Как видим, Т. Д. Лысенко не отрицал самого отношения. Поэтому здесь нет предмета для спора. Я не исключаю, что во время самого доклада он делал какие-то ссылки на положения диалектического материализма, будто бы подтверждающие его правоту, о чем обмолвился Н. П. Дубинин. Но что не скажешь в пылу полемики. Обстановка тогда была очень нервозная, о чем есть свидетельство самого Николая Петровича, который пишет, что его охватило отчаяние, но не после речи Т. Д. Лысенко, которого он как бы из дружеских побуждений поучал,[48] что надо тому делать, но после выступления И. М. Полякова. «И. М. Поляков прекрасно знал теорию генетики и отлично понимал ее значение для практики. К моему удивлению, выступая на дискуссии, в трудный момент перед лицом ученых и всей страны он уходил в дебри слов и оговорок. Слушая И. М. Полякова, я физически ощущал громадную опасность, которая подстерегает генетику. Когда кончилась эта речь, наступил перерыв, я подошел к большому проему окна в зале. Нервы мои не выдержали и отчаяние потрясло меня до глубины моего существа». И. М. Поляков считался как бы своим и вот на тебе, сдал позиции. Что же он такое сказал? И действительно ли И. М. Поляков поступил предательски по отношению к своим?

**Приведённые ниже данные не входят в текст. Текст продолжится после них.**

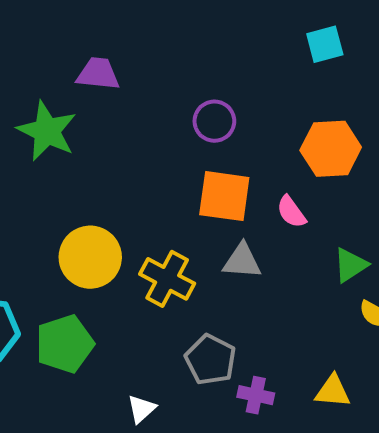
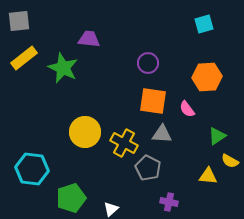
green pentagon: (65, 344) -> (71, 198), moved
gray pentagon: (210, 360) -> (148, 168), moved
yellow triangle: (333, 391) -> (208, 176), moved

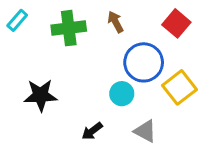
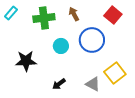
yellow square: (179, 87) -> (115, 73), moved
cyan circle: (122, 94) -> (61, 46), moved

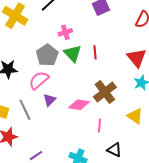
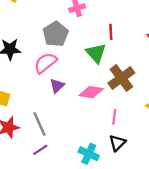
green triangle: (73, 53) -> (96, 53), moved
gray line: (25, 110) -> (39, 124), moved
black triangle: (114, 150) -> (117, 143), moved, turned 49

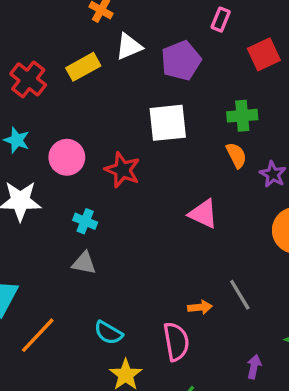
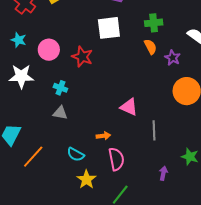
pink triangle: (203, 214) -> (129, 107), moved
gray line: (240, 295) -> (154, 130), turned 30
orange arrow: (200, 307) -> (103, 136), moved

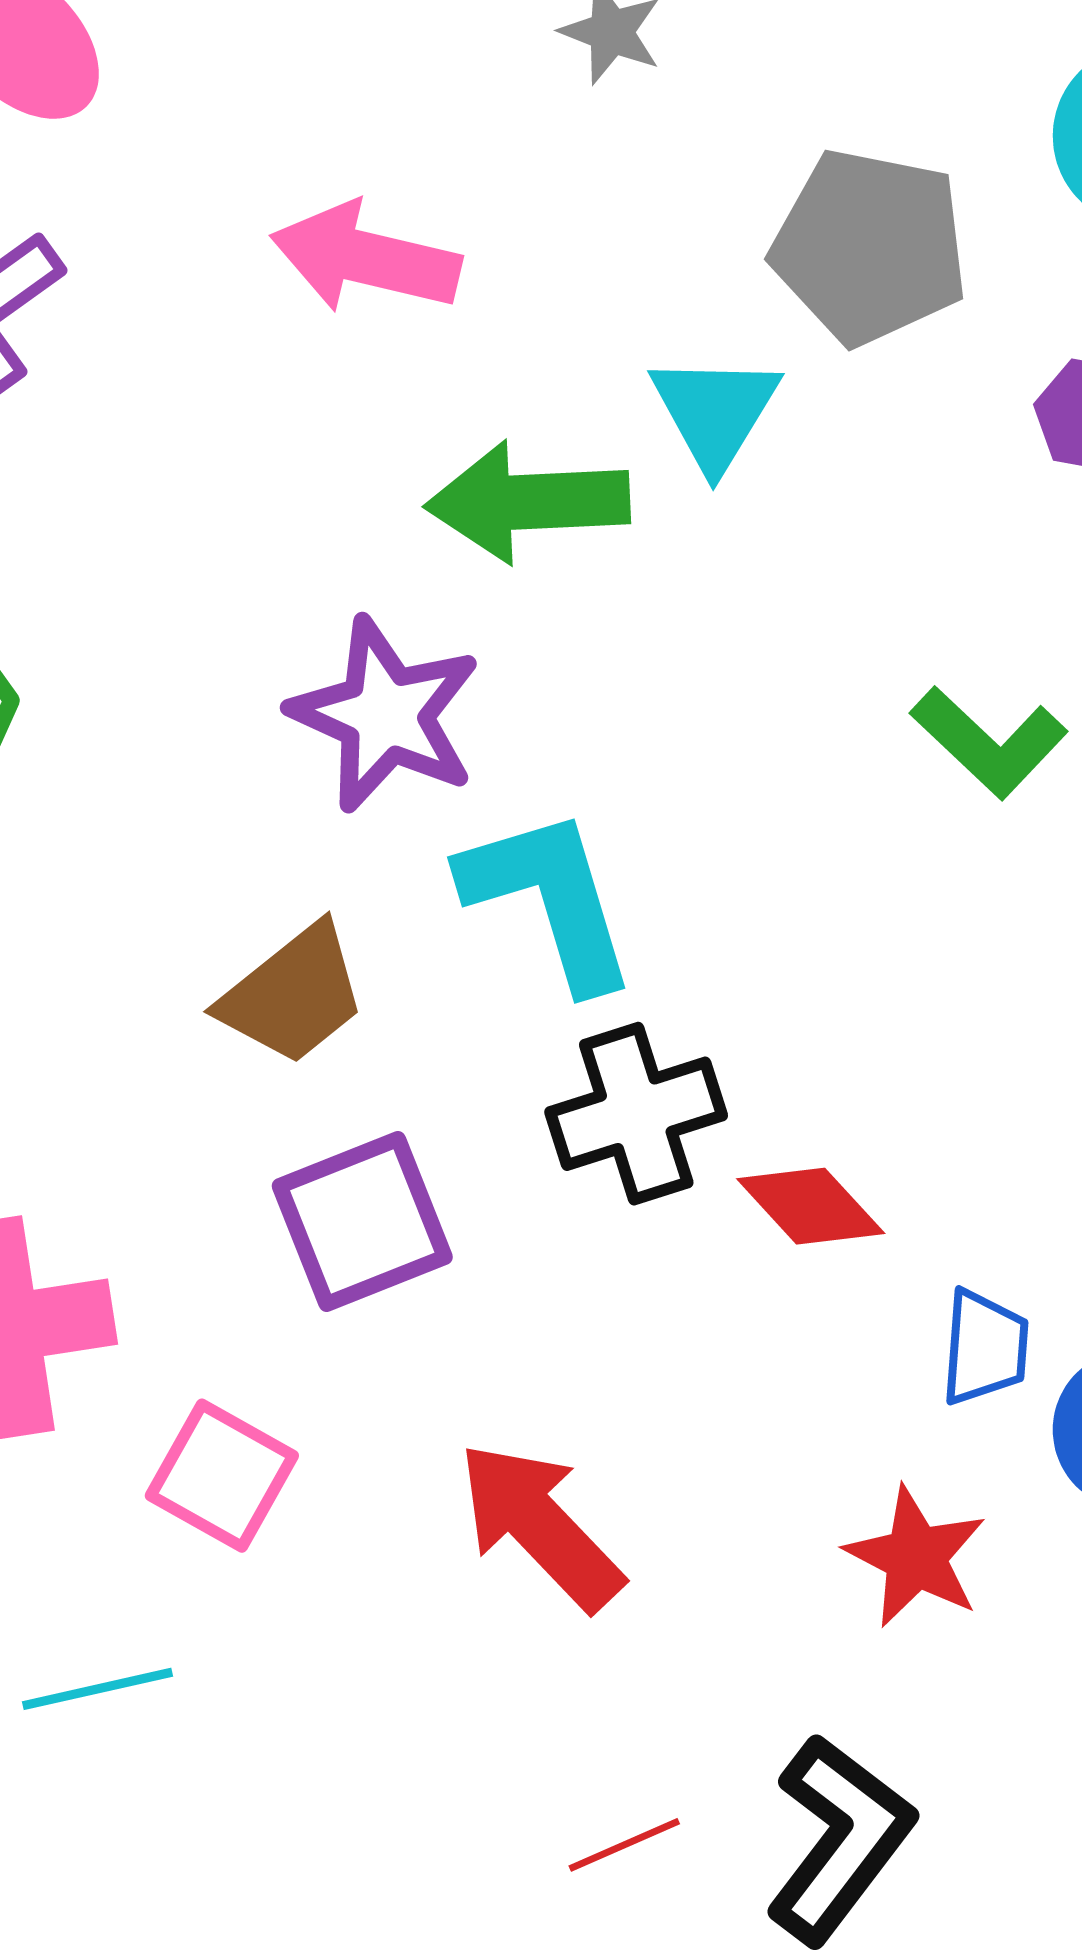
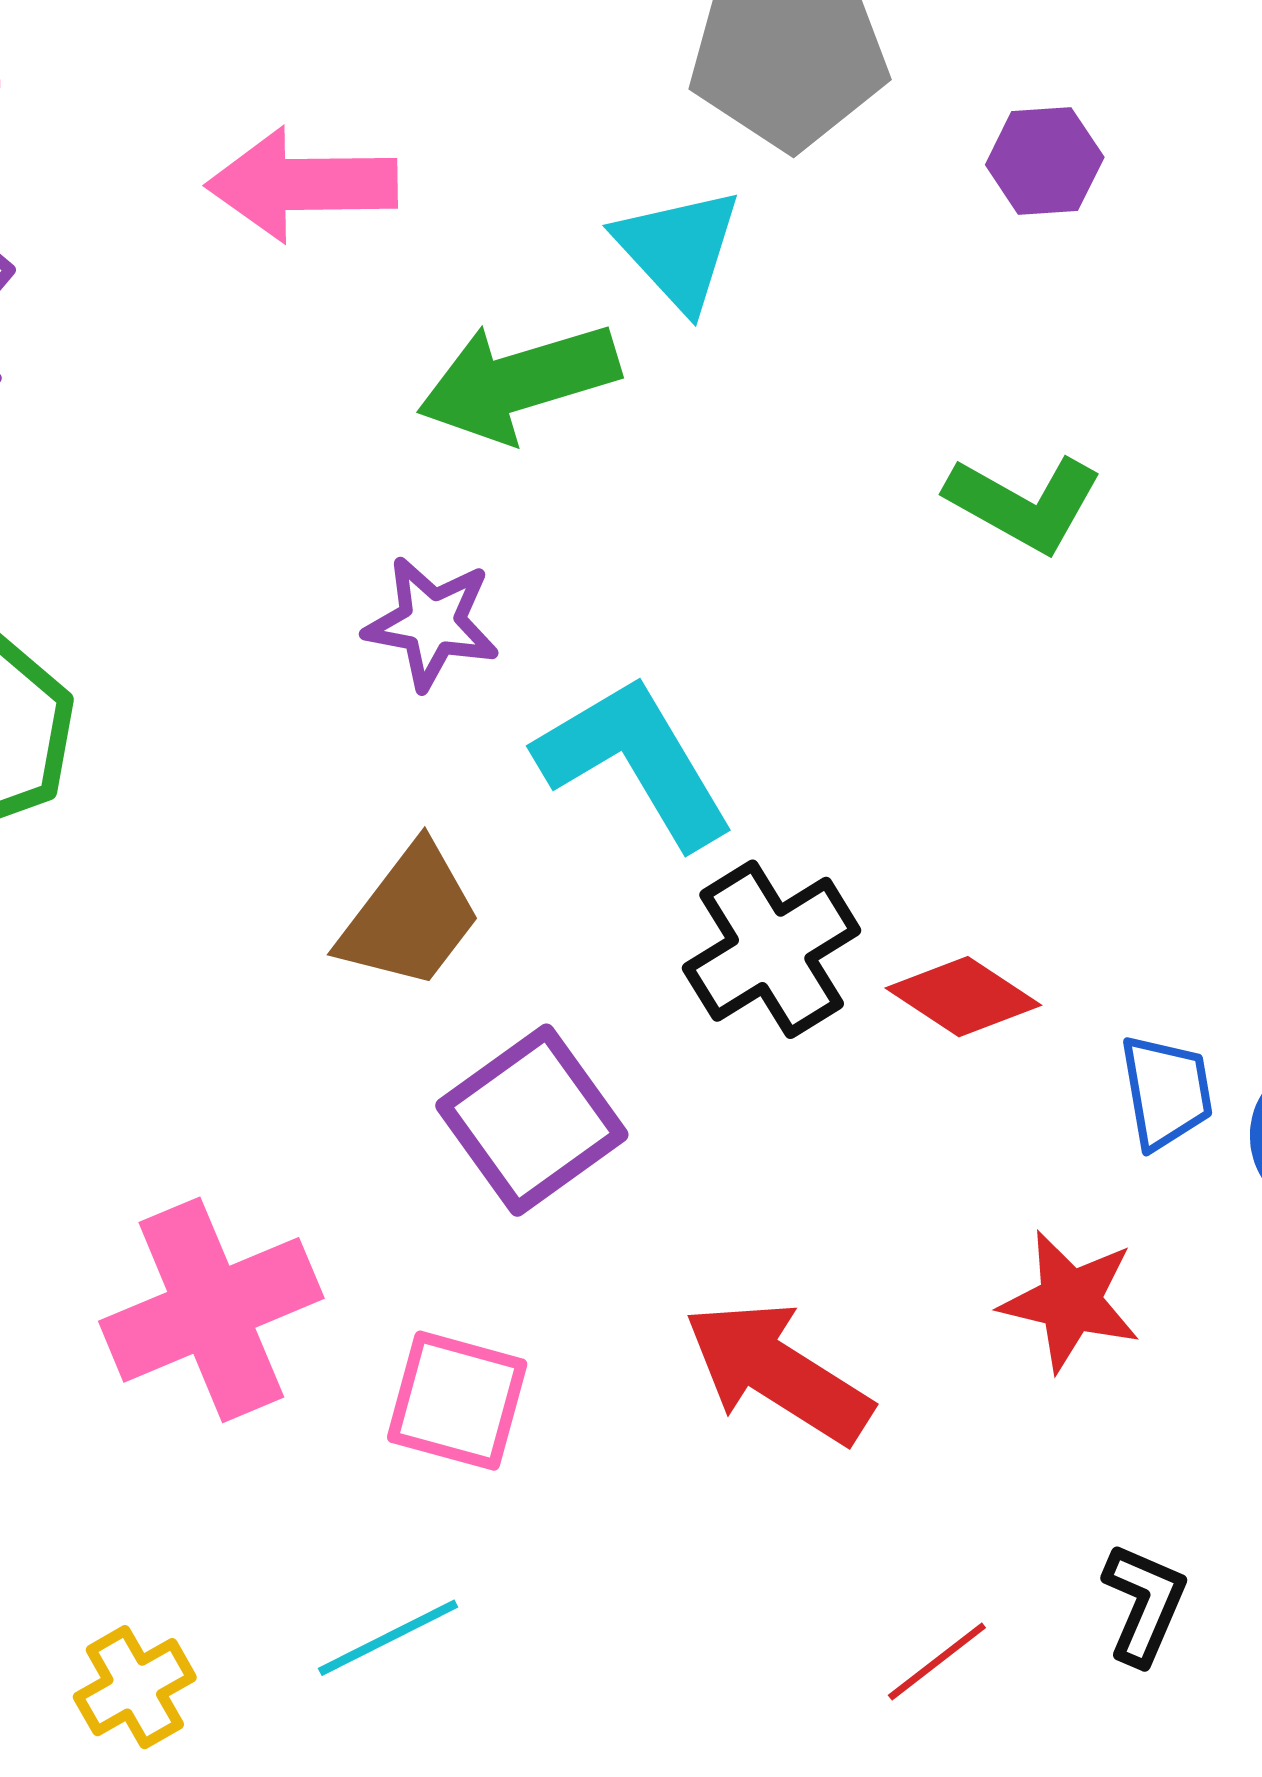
purple star: (385, 715) -> (432, 623), size x0.7
red star: (916, 1557) -> (1070, 1301), moved
black L-shape: (839, 1839) -> (1144, 1604), size x0.6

И. М. Поляков выступил против, как он выразился (с. 177), «дурной философии генетики», «генетической концепции жизни», рассматривающей ген в качестве «единицы жизни». «В этой генетической концепции жизни метафизически снят целый ряд таких вопросов, как например вопрос о развитии, о корреляциях в развивающемся организме, сравнительно важный вопрос о цикличности онтогенетического развития и т. д… При этой же концепции неминуемо некоторое пренебрежение и к вопросу о внешних факторах развития. Я ищу именно здесь корни того генетического фатализма, который питает к тому же самые реакционные тенденции. Я очень далек от той мысли, чтобы отдать генетику на откуп всяким реакционерам и сказать, что из сути генетики вытекают расизм, евгеника и прочее мракобесие».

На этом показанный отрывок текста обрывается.